The current crisis in Quebec goes well beyond the issue of tuition fees. In fact, if the government had settled the student strike earlier, instead of playing hard-line, we would never be here. But gradually, as the unrest grew, those with other grievances rallied with the students. Whether it’s the many corruption scandals that have plagued the Liberal government of Quebec for the past 10 years, the sale of natural resources in the far north at a discount, the use of polluting energies such as shale gas, or the lack of expenditure management in virtually all major projects affecting the province, all the protesters have found a cause to defend. Then came Bill 78 ... a law intended to silence protesters and political opponents in order to preserve the peace. I ask the question: Would there be a law in Canada that declares a gathering illegal before it has even started, when there has been no acts of violence? This law made everyone angry and rallied more people to the cause. Today it was announced that the government will meet with student leaders Monday: Too little, too late.

Denis Roy

Some people from Vancouver and Calgary do understand : I know that for a fact! But it does seem to be a small minority. What would I want to say? Well, look at how much taxes we pay, and then look at our roads, our health care system, and the overall reputation of our government (the most corrupt, according to Maclean's). The citizens of our province are fed up with this. It is the students that started the movement when they were told they would suddenly have to pay a 75% percent increase of their tuitions fee over the course of 5 years. While at the same time, they were reading about scandals concerning administrative employees of universities, who would vote themselves salary increase and departure packages, and then quit during the same year.

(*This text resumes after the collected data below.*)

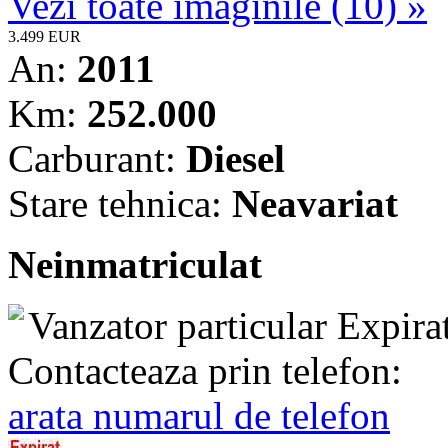
Vezi toate imaginile (10) »
3.499 EUR
An:
2011
Km:
252.000
Carburant:
Diesel
Stare tehnica:
Neavariat
Neinmatriculat
Vanzator particular
Expira
Contacteaza prin telefon:
arata numarul de telefon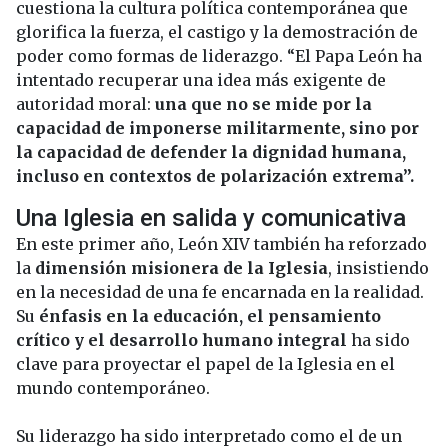
cuestiona la cultura política contemporánea que
glorifica la fuerza, el castigo y la demostración de
poder como formas de liderazgo. “El Papa León ha
intentado recuperar una idea más exigente de
autoridad moral:
una que no se mide por la
capacidad de imponerse militarmente, sino por
la capacidad de defender la dignidad humana,
incluso en contextos de polarización extrema”.
Una Iglesia en salida y comunicativa
En este primer año, León XIV también ha reforzado
la
dimensión misionera de la Iglesia
, insistiendo
en la necesidad de una fe encarnada en la realidad.
Su
énfasis en la educación, el pensamiento
crítico y el desarrollo humano integral
ha sido
clave para proyectar el papel de la Iglesia en el
mundo contemporáneo.
Su liderazgo ha sido interpretado como el de un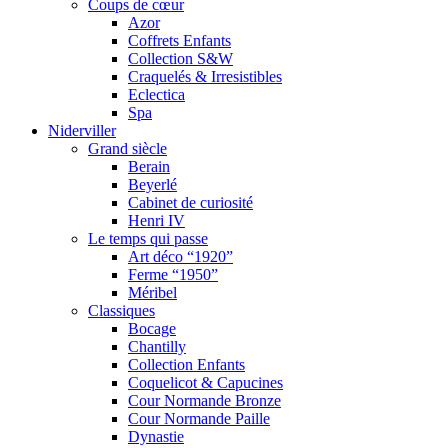
Coups de cœur
Azor
Coffrets Enfants
Collection S&W
Craquelés & Irresistibles
Eclectica
Spa
Niderviller
Grand siècle
Berain
Beyerlé
Cabinet de curiosité
Henri IV
Le temps qui passe
Art déco “1920”
Ferme “1950”
Méribel
Classiques
Bocage
Chantilly
Collection Enfants
Coquelicot & Capucines
Cour Normande Bronze
Cour Normande Paille
Dynastie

The increase of tuition fees was not justified at all on paper, and they already had proof that mismanagement occurred on a regular basis. But still, the government wanted them to pay for this poor management of the education system. They were absolutely right to ask the government to justify itself first. But they did squat for two months.. So many unpopular initiatives and scandals were brought by this government over the last 5 years... When they voted a special law based upon lies and bad faith, a law that would make sure to restrict every citizen's rights, it sparked the interest of all the population. Some people awoke. As of late, we are not complaining in our dining room and on the Internet anymore; we brought the debate to the streets.. a debate about how this government is mismanaging a lot of our institutions, about how it uses our tax money to heavily subsidize private companies while at the same time increasing our taxes; about how the corruption has destroyed any moral authority it once had. It is not a student strike anymore. It is the story of a population that is sick of receiving nothing but tax increases, with oversight and incompetency from this government in return. We want change. Now.

Daniel Guillemette

We have the lowest tuition fees across Canada but also the highest taxes. The rise of tuition fees is part of a bigger austerity plan for the majority of the population, aiming to allow bankers and corporations (the owners of our government) to maintain their profit rates. ..Mass media have failed to demonize the protesters partly because of the social networks, and mostly because a critical mass of conscious people have been reached. We are determined to end the corruption that is present in our current center-right government (Parti Libéral Québécois), keeping in mind that the center-left government (Parti Québécois) also needs a cleanup, so voting for them to keep the tuition fees as they are now wouldn't fix the real problem: We are being robbed, like most of the citizens of the planet, by bankers and corporations. The national debt is a fraud. The politicians either benefit from this money leak or have no real power about it.